Little do we know how popular cloud services such as Google, Yahoo, Bing, Twitter, Facebook, Pinterest, LinkedIn, Google+ and Web-based email have not only improved the way people interconnect, socialize and do business, they also help improve our search for information on the Web.
But they have, and significantly so. Because computers and networks remember everything we do when we punch a keyboard, click on a Website or touch a virtual keyboard, those massive logs of data saved by networks are now leading us into a new world of search: graph search.
Graph search, an open-source database project built on all the networking we do online every day, is the most far-reaching search IT to go mainstream since Google started storing up and ranking Websites more than a decade ago. Basically, a graph search database anonymously uses all the contacts in all the networks in which you work to help you find information. Anything you touch, any service you use and anything people in your networks touch eventually can help speed information back to you. It avoids anything non-relevant that would slow down the search.

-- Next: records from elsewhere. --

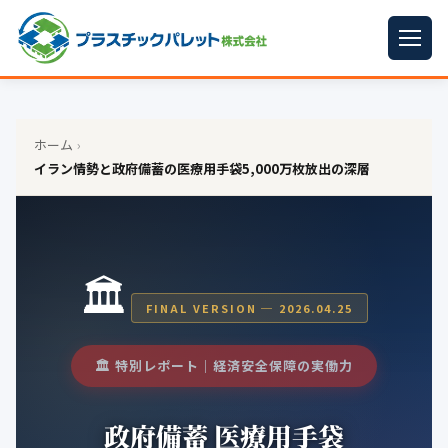
ホーム
パレットサイズ
▼
ホーム
イラン情勢と政府備蓄の医療用手袋5,000万枚放出の深層
プラパレット
▼
コンテナ
▼
🏛
中古パレット
FINAL VERSION ─ 2026.04.25
再生原料
▼
特別レポート｜経済安全保障の実働力
梱包資材
▼
イラン情勢まとめ
▼
政府備蓄 医療用手袋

How It Stands Apart From Standard Databases
Here's a typical use case: You might be looking for a particular type of restaurant in New York City--say Vietnamese. Using a graph search engine--let's deploy the one now powering Facebook's internal search--you enter a query (i.e., "Vietnamese restaurant in midtown Manhattan"); the graph search database then connects all the dots in your friends' accounts and identifies whether they've talked about, photographed or reviewed Vietnamese restaurants in midtown Manhattan. It looks at previous queries about Vietnamese restaurants you have made yourself in the past, it looks at the local geographic area where you currently are, and then it delivers those search results to you in microseconds.
The result is that you get a much more relevant type of search via people with whom you are connected--not a list of Web pages based on keywords that may or may not satisfy your query.
Rapidly Gaining Market Share
Graph databases are rapidly growing in usage, although most people are not aware of them. From Websites adding social-network features to telecoms providing personalized customer services to bioinformatics research, organizations are adopting graph databases as an efficient way to model and query already-connected data. Most of the growth of the genre thus far has been the result of word-of-mouth among database admins and CTOs.
Facebook put graph search on the mainstream IT map last January when Mark Zuckerberg announced it was going into early adopters' accounts. In July it went into general availability on the site. Other companies are now coming out with their own versions of the database based on the open-source model.
The world’s largest social network also revealed on Oct. 15 that it is planning to roll out Graph Search for its iOS application and for its Messenger app. That is expected to happen sometime in November.
Interestingly, although Facebook has made graph search widely known and freely available within its own environment, the social network did not invent the technology; it started as an open-source project in the late 1990s.
Pioneer of Graph Search Database: Neo Technology
Neo Technology researchers in Sweden have pioneered graph databases--they’ve been working on them since 2000--and have been instrumental in bringing them to a growing number of enterprises worldwide. Among those are Global 2000 companies such as Cisco Systems, Accenture, Deutsche Telekom and Telenor.
Neo Technology recently conducted its second annual GraphConnect conference in San Francisco (Oct. 3 and 4) to gather some of its developer community and customers and talk about continuing development of the platform.